Depois que a Tchecoslováquia foi estabelecida, as organizações das comunidades judaicas formaram suas instituições. A Organização de Congregações Ortodoxas Autônomas na Eslováquia (OAOCS) incluiu 170 das 228 congregações e cerca de 75 por cento dos judeus eslovacos. Com o tempo, tornou-se uma das organizações judaicas mais autorizadas, poderosas e influentes da Tchecoslováquia. Enquanto isso, a Agudath Israel, que tinha laços estreitos com a OAOCS, complementou-a realizando uma ampla gama de atividades em dezenas de filiais. Agudath Israel focava principalmente na vida individual e na educação consistente com a Ortodoxia. Os laços entre as duas organizações, fortes no início, tornaram-se ainda mais fortes quando Rabino Samuel David Ungar, um dos líderes da OAOCS, foi nomeado presidente da Agudath Israel na Tchecoslováquia. A Agudath Israel e seus movimentos juvenis se engajaram em atividades sociais e de bem-estar e iniciativas educacionais ramificadas, incluindo pré-escolas, um sistema escolar Beth Yaakov para meninas e acampamentos para crianças e adolescentes. No final da Primeira Guerra Mundial, havia 29 comunidades Neolog na Eslováquia. Separados de seu centro na Hungria, eles encontraram problemas organizacionais complexos que ameaçaram sua sobrevivência. Em 1925, os Neologs decidiram formar uma organização conjunta com os cinquenta e cinco Status Quo Ante comunidades, que desde 1928 eram conhecidas como Jeshurun.
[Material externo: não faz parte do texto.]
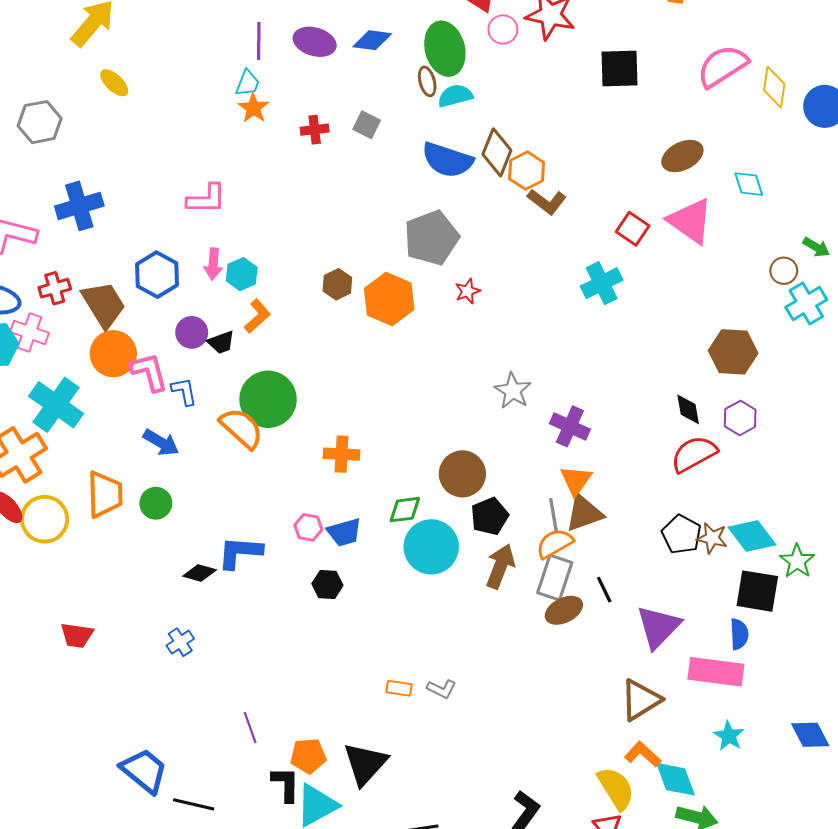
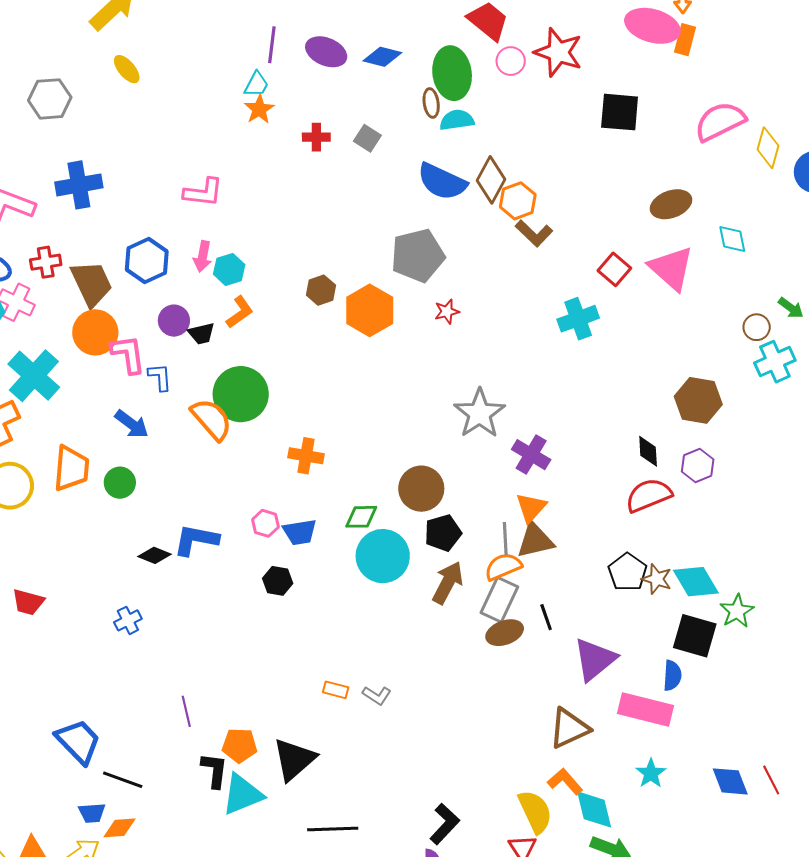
gray star: (513, 391) -> (480, 413), size x1.4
Em 1920, havia setenta e sete escolas primárias judaicas na Eslováquia e duas escolas secundárias. Quarenta e seis das escolas eram ortodoxas, o resto era liberal. Digno de nota, apenas 45 por cento das crianças judias frequentaram escolas judaicas, a maioria frequentou escolas públicas. Devido à crescente porcentagem de alunos nas escolas que ensinavam em eslovaco, a língua falada pelos jovens judeus mudou. Em vez do alemão e do húngaro, as principais línguas usadas pelos judeus eslovacos no passado, os jovens adotaram o eslovaco como vernáculo. Ao lado do sistema educacional formal, um extenso sistema de instituições de ensino da Torá funcionava na Eslováquia, incluindo escolas para meninos (cheder e Talmud Torá), Seminários Beth Yaacov para meninas religiosas e mais de trinta yeshivas que foram credenciadas como instituições educacionais religiosas. Em 1930, a yeshiva de Pressburg (Bratislava) e três outras yeshivas foram credenciadas pelo Ministério da Educação da Checoslováquia como instituições de ensino superior.
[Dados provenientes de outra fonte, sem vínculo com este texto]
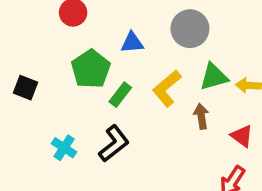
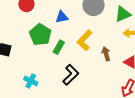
green triangle: (214, 77) -> (123, 14), moved
black L-shape: (114, 144) -> (71, 75), moved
A vibrante atividade sionista foi desfrutada na Eslováquia do entreguerras e novos ramos do movimento foram estabelecidos em dezenas de cidades e vilas. Além da Organização Sionista, havia um Partido Nacional Judaico (Zidovska Strana) que se concentrava na política judaica doméstica e na representação dos interesses nacionais, religiosos, econômicos e sociais dos judeus perante as autoridades. O partido teve um bom desempenho nas eleições para conselhos municipais e assembleias regionais e municipais. Embora o establishment ortodoxo combatia obstinadamente o sionismo e o Partido Nacional Judeu, os sionistas penetraram até mesmo nas comunidades ortodoxas. Em meados da década de 1930, cerca de 20 por cento dos judeus eslovacos compraram o sionista & quotShekel & quot, tornando-se membros formais do movimento sionista.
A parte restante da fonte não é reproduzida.